Skip to main content

Crate wal_db

Crate wal_db 

Source
Expand description

§wal-db

A write-ahead log primitive for Rust storage engines.

A write-ahead log (WAL) is the durability substrate every database leans on: a state change is appended to a durable, append-only log before it is acknowledged, and that log is the source of truth used to rebuild state after a crash. wal-db publishes that primitive as a small, audited, benchmarked crate so the storage engines in the portfolio — lsm-db, txn-db, raft-io, Hive DB — share one well-tested implementation instead of each re-deriving the durability contract and getting it subtly wrong.

§The four-call API

The common case is four calls: open, append, sync, iterate.

use wal_db::Wal;

// Open (or create) the log.
let wal = Wal::open(&path)?;

// Append a record; `append` returns once the bytes are in the kernel
// page cache. It does not flush the disk. The returned LSN is the record's
// byte offset — the first record starts at 0.
let lsn = wal.append(b"the first record")?;
assert_eq!(lsn.get(), 0);

// `sync` is the durability barrier: it returns once every record appended
// before it is on stable storage.
wal.sync()?;

// On restart, replay the log to rebuild state.
for entry in wal.iter()? {
    let entry = entry?;
    assert_eq!(entry.data(), b"the first record");
}

§Concurrency and group commit

Wal is built for many writers. append is lock-free: each call reserves its byte range with a single atomic step — that range’s start offset is the record’s Lsn — then writes its record without blocking the others. Share one Wal behind an Arc and append from every thread.

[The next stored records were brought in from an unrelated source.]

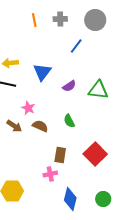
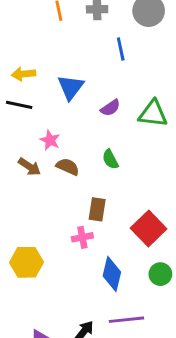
blue line: (76, 46) -> (121, 49), turned -49
red square: (95, 154) -> (149, 228), moved

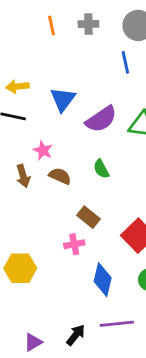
blue line: (121, 49) -> (125, 62), moved
purple semicircle: (110, 108) -> (101, 119), size x1.6
brown arrow: (29, 167) -> (23, 176), turned 40
brown rectangle: (97, 209) -> (88, 217), turned -60

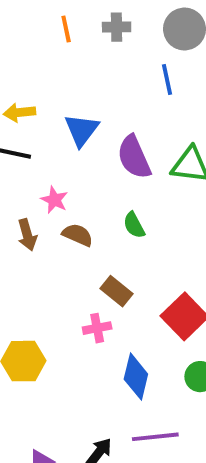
purple semicircle: (101, 119) -> (134, 157), turned 100

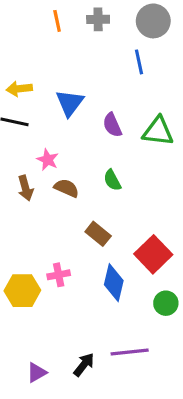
purple semicircle: (134, 157) -> (112, 125), size x0.7
pink cross: (97, 328) -> (59, 275), moved
blue diamond: (136, 377) -> (114, 283), moved

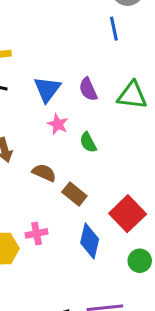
blue triangle: (70, 103) -> (47, 89), moved
pink star: (48, 160) -> (58, 124), moved
brown semicircle: (67, 188) -> (44, 173), moved

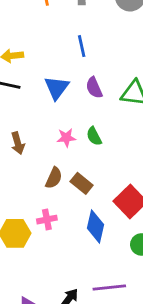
blue line: (114, 29) -> (82, 46), moved
pink star: (58, 124) -> (66, 138), moved, turned -30
brown semicircle: (44, 173) -> (54, 178), moved, turned 90

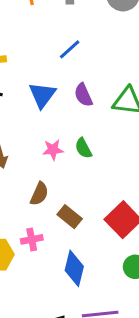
blue line: (82, 46) -> (70, 49), turned 60
brown rectangle: (82, 183) -> (70, 217), moved
blue diamond: (95, 226) -> (74, 268), moved

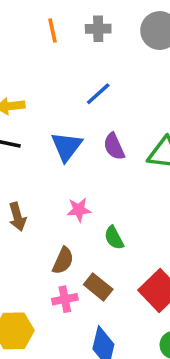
green semicircle: (83, 148) -> (114, 238), moved
pink cross: (32, 239) -> (65, 299), moved

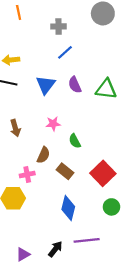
gray cross: (98, 29) -> (59, 26), moved
orange line: (53, 31) -> (19, 12), moved
pink cross: (65, 299) -> (27, 174), moved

Durability is where threads cooperate. When several call sync at once, they coalesce into a single fsync — group commit — so the cost of making data durable is amortised across everyone committing together rather than paid N times. append_and_sync does an append and a group-commit-aware sync in one call.

§The durability contract

Two operations, two distinct guarantees. Confusing them is the single most common way to lose data with a WAL, so they are kept explicit:

  • Wal::append returns when the record is in the operating system’s page cache. A crash after append but before sync may lose the record.
  • Wal::sync returns only when every previously appended record is on stable storage and will survive a power loss.

The flush is platform-correct on each target, which is not the same call everywhere:

PlatformDurability call
Linuxfdatasync (via std::fs::File::sync_data)
WindowsFlushFileBuffers (via std::fs::File::sync_data)
macOSfcntl(F_FULLFSYNC)not plain fsync, which leaves data in the drive’s write cache

§Recovery

Every record carries a CRC32C checksum over its own bytes. Recovery walks the log forward and stops at the first record whose checksum fails or whose bytes are incomplete — a torn write from a crash mid-append. Records up to that point are returned; the torn tail is discarded. Recovery never reads a partially written record as if it were complete, and a corrupt length prefix can never trigger an unbounded allocation: lengths are validated against WalConfig::max_record_size before a single byte of payload is read.

§Backends

Wal::open uses the file-backed FileStore. Custom backends — in-memory for tests, or an alternative storage layer — implement the WalStore trait and plug in through Wal::with_store. An in-memory MemStore ships for testing and examples.

§Status

This is the 0.3 core: lock-free multi-writer append, group commit, and a frozen record format, on top of the platform-correct durability and torn-write recovery from 0.2. Segment rotation follows in 0.3.1. The four-call API is stable and will not change shape.

Re-exports§

pub use pack_io;

Modules§

prelude
The common imports for working with a log.

Structs§

FileStore
A file-backed WalStore: the default storage for Wal::open.
Lsn
A log sequence number: a record’s byte position in the log, assigned at append time.
MemStore
An in-memory WalStore backed by a Vec<u8> behind a short lock.
Record
One record read back during iteration: its Lsn and its payload bytes.
SegmentedStore
A WalStore that stripes one flat byte space across fixed-size segment files in a directory.
Wal
A durable, append-only log.
WalConfig
Tunable parameters for a Wal.
WalIter
The iterator returned by Wal::iter.

Enums§

RecoveryPolicy
How Wal::iter reacts to a damaged record.
WalError
Everything that can go wrong while appending to, syncing, or recovering a log.

Traits§

WalStore
A byte-addressable, append-only store with an explicit durability barrier.

Type Aliases§

Result
A specialised Result for log operations.